One of the lighter red varietals originally hailing from the Rhone region in France, Grenache has a natural affinity for Provencal ingredients like garlic and rosemary. Some describe it as the Pinot Noir of the Rhone.

  • Rosemary: Grenache has slightly herbal, tones that are highlighted in the turkey’s rosemary rub.
  • Roasted Garlic: Mellow, earthy, tingly garlic reaches in and grabs the Grenache right in the middle of the mouth.
  • Wild Mushrooms: As fruity as Grenache can be, it is firmly rooted in earth. Wild mushrooms will accentuate its earthy nature.
  • Currant: Currants are an accurate match for Grenache’s fruit flavors complementing the berry notes on both the nose and the palate.

I recommend: Quivera Grenache – Currant and earth predominate without overpowering what’s on the plate.

So this week as you ponder your wine picks, think about the flavor profiles that will be playing on your plate.

Happy Thanksgiving, everyone!

Pumpkin Curry

Any Gewurztraminer left over from Thanksgiving will go beautifully with this creamy, spicy, aromatic pumpkin curry. If you have a lime tree, crumple up a leaf and throw it into the curry as it simmers (then discard)—it will perfume the dish much as kaffir lime leaves do.

pumpkin-curry1 tablespoon vegetable oil
2 yellow onions, thinly sliced
2 cloves garlic, minced
1 tablespoon minced ginger
1-3/4 cup light coconut milk
1 tablespoon yellow curry powder
2 tablespoons red curry paste
1 cup low-sodium chicken stock
2 tablespoons fish sauce
1 tablespoon sugar
6 cups pumpkin, peeled, seeded and cut into 1-inch cubes
1-1/2 pounds chicken thighs, cut into bite-sized pieces
1 red bell pepper, seeded and thinly sliced lengthwise
2 tablespoons lime juice
1/2 cup cilantro, finely chopped

Heat vegetable oil in a wok or large, deep-sided skillet over medium-high heat and sauté onion for 10 minute, until deep golden-brown. Add garlic and ginger and sauté 1 minute, until fragrant.
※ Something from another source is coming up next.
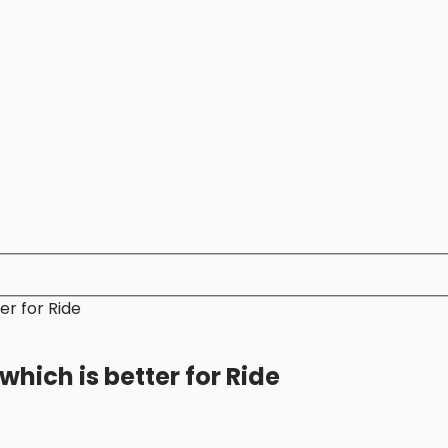
er for Ride
hich is better for Ride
Pour in 1/4 cup coconut milk and stir in both curries until blended. Add remaining coconut milk, chicken stock, fish sauce and sugar. Add pumpkin chunks and bring to a boil. Lower heat to medium to retain a vigorous simmer and cook for 15 minutes, stirring occasionally.

Add chicken and pepper and bring back up to a simmer. Cook for another 10 minutes, until chicken is cooked through and pumpkin is tender.

Stir in lime juice and top with cilantro. Serve over rice.